═══ Task input

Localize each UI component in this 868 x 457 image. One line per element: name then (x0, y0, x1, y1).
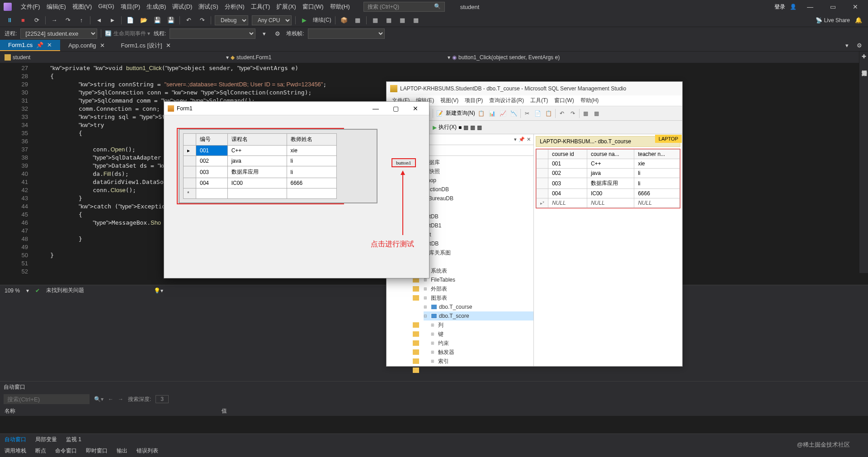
toolbar-icon[interactable]: ▾ (259, 28, 269, 38)
stop-icon[interactable]: ■ (18, 15, 28, 25)
bottom-tab[interactable]: 局部变量 (31, 434, 61, 445)
ssms-titlebar[interactable]: LAPTOP-KRHBSUMS.StudentDB - dbo.T_course… (387, 82, 682, 95)
copy-icon[interactable]: 📄 (533, 109, 542, 118)
namespace-context[interactable]: student (0, 54, 222, 61)
tree-node[interactable]: ⊞系统表 (424, 266, 533, 275)
add-icon[interactable]: ✚ (859, 52, 868, 61)
new-query-label[interactable]: 新建查询(N) (446, 109, 475, 117)
save-all-icon[interactable]: 💾 (166, 15, 176, 25)
menu-item[interactable]: 帮助(H) (327, 1, 353, 13)
toolbar-icon[interactable]: ▦ (397, 15, 407, 25)
toolbar-icon[interactable]: 📈 (499, 109, 508, 118)
notif-icon[interactable]: 🔔 (854, 15, 863, 25)
bottom-tab[interactable]: 自动窗口 (0, 434, 31, 445)
search-depth-value[interactable]: 3 (156, 395, 169, 403)
process-select[interactable]: [22524] student.exe (20, 28, 97, 39)
toolbar-icon[interactable]: 📊 (488, 109, 497, 118)
menu-item[interactable]: 文件(F) (18, 1, 43, 13)
live-share[interactable]: 📡 Live Share (816, 17, 850, 24)
toolbar-icon[interactable]: ▦ (463, 124, 468, 131)
step-into-icon[interactable]: → (49, 15, 59, 25)
close-button[interactable]: ✕ (846, 3, 864, 10)
close-icon[interactable]: ✕ (100, 42, 105, 49)
form1-titlebar[interactable]: Form1 — ▢ ✕ (164, 102, 429, 115)
tree-node[interactable]: tructionDB (416, 185, 533, 194)
tree-node[interactable]: ⊞触发器 (431, 348, 533, 357)
tree-node[interactable]: ⊞索引 (431, 357, 533, 366)
zoom-level[interactable]: 109 % (5, 287, 20, 294)
toolbar-icon[interactable]: ▦ (592, 109, 601, 118)
menu-item[interactable]: 调试(D) (170, 1, 195, 13)
stop-icon[interactable]: ■ (458, 124, 462, 131)
redo-icon[interactable]: ↷ (568, 109, 577, 118)
tree-node[interactable] (416, 257, 533, 266)
tree-node[interactable]: ⊞键 (431, 330, 533, 339)
paste-icon[interactable]: 📋 (544, 109, 553, 118)
redo-icon[interactable]: ↷ (197, 15, 207, 25)
toolbar-icon[interactable]: ▦ (581, 109, 590, 118)
toolbar-icon[interactable]: 📦 (339, 15, 349, 25)
tree-node[interactable]: ⊞约束 (431, 339, 533, 348)
execute-label[interactable]: 执行(X) (439, 123, 457, 131)
menu-item[interactable]: 视图(V) (438, 96, 461, 105)
tree-node[interactable]: ⊞FileTables (424, 275, 533, 284)
close-button[interactable]: ✕ (406, 105, 425, 112)
back-icon[interactable]: ← (108, 396, 113, 402)
menu-item[interactable]: 帮助(H) (578, 96, 602, 105)
bottom-tab[interactable]: 调用堆栈 (0, 445, 31, 457)
pin-icon[interactable]: 📌 (519, 137, 525, 142)
tree-node[interactable]: orBureauDB (416, 194, 533, 203)
new-query-icon[interactable]: 📝 (435, 109, 444, 118)
auto-search-input[interactable] (4, 394, 90, 404)
cut-icon[interactable]: ✂ (523, 109, 532, 118)
thread-select[interactable] (170, 28, 255, 39)
menu-item[interactable]: 测试(S) (196, 1, 221, 13)
menu-item[interactable]: 项目(P) (118, 1, 143, 13)
stackframe-select[interactable] (308, 28, 385, 39)
close-icon[interactable]: ✕ (47, 42, 52, 48)
method-context[interactable]: ▾ ◉button1_Click(object sender, EventArg… (443, 54, 665, 61)
toolbar-icon[interactable]: 📋 (477, 109, 486, 118)
platform-select[interactable]: Any CPU (252, 15, 292, 25)
continue-label[interactable]: 继续(C) (313, 16, 331, 24)
tree-node[interactable]: ⊞统计信息 (431, 366, 533, 366)
menu-item[interactable]: 生成(B) (144, 1, 169, 13)
col-value[interactable]: 值 (217, 405, 231, 416)
result-tab-2[interactable]: LAPTOP (655, 135, 682, 143)
user-icon[interactable]: 👤 (790, 4, 797, 10)
save-icon[interactable]: 💾 (152, 15, 162, 25)
tree-node[interactable]: uctDB (416, 212, 533, 221)
menu-item[interactable]: 工具(T) (248, 1, 273, 13)
menu-item[interactable]: 工具(T) (528, 96, 551, 105)
solution-explorer-tab[interactable]: 解决方案资源管理器 (859, 61, 868, 71)
lightbulb-icon[interactable]: 💡▾ (154, 287, 163, 294)
tree-node[interactable]: 据库关系图 (416, 248, 533, 257)
toolbar-icon[interactable]: 📉 (509, 109, 519, 118)
tree-node[interactable]: 3 (416, 203, 533, 212)
undo-icon[interactable]: ↶ (557, 109, 566, 118)
tree-node[interactable]: ⊞外部表 (424, 284, 533, 293)
tree-node[interactable]: ⊟dbo.T_score (424, 311, 533, 320)
close-icon[interactable]: ✕ (166, 42, 171, 49)
search-box[interactable]: 搜索 (Ctrl+Q)🔍 (363, 2, 445, 12)
editor-tab[interactable]: Form1.cs [设计] ✕ (113, 40, 179, 51)
step-out-icon[interactable]: ↑ (76, 15, 86, 25)
toolbar-icon[interactable]: ▦ (470, 124, 475, 131)
continue-icon[interactable]: ▶ (299, 15, 309, 25)
col-name[interactable]: 名称 (0, 405, 217, 416)
maximize-button[interactable]: ▢ (386, 105, 406, 112)
menu-item[interactable]: Git(G) (95, 1, 117, 13)
undo-icon[interactable]: ↶ (184, 15, 193, 25)
menu-item[interactable]: 窗口(W) (552, 96, 576, 105)
minimize-button[interactable]: — (366, 105, 386, 112)
fwd-icon[interactable]: → (118, 396, 123, 402)
maximize-button[interactable]: ▭ (824, 3, 842, 10)
menu-item[interactable]: 窗口(W) (300, 1, 326, 13)
datagridview[interactable]: 编号课程名教师姓名 ▸001C++xie002javali003数据库应用li0… (183, 133, 337, 199)
bottom-tab[interactable]: 即时窗口 (81, 445, 112, 457)
bottom-tab[interactable]: 命令窗口 (51, 445, 81, 457)
login-link[interactable]: 登录 (774, 3, 785, 11)
bottom-tab[interactable]: 断点 (31, 445, 51, 457)
tree-node[interactable]: ent (416, 230, 533, 239)
result-tab[interactable]: LAPTOP-KRHBSUM...- dbo.T_course LAPTOP (536, 136, 680, 147)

══════

## [Problem statement]
How many lines of the entries above include the word "maximize"? Reply with the number alone.

## [Worked solution]
2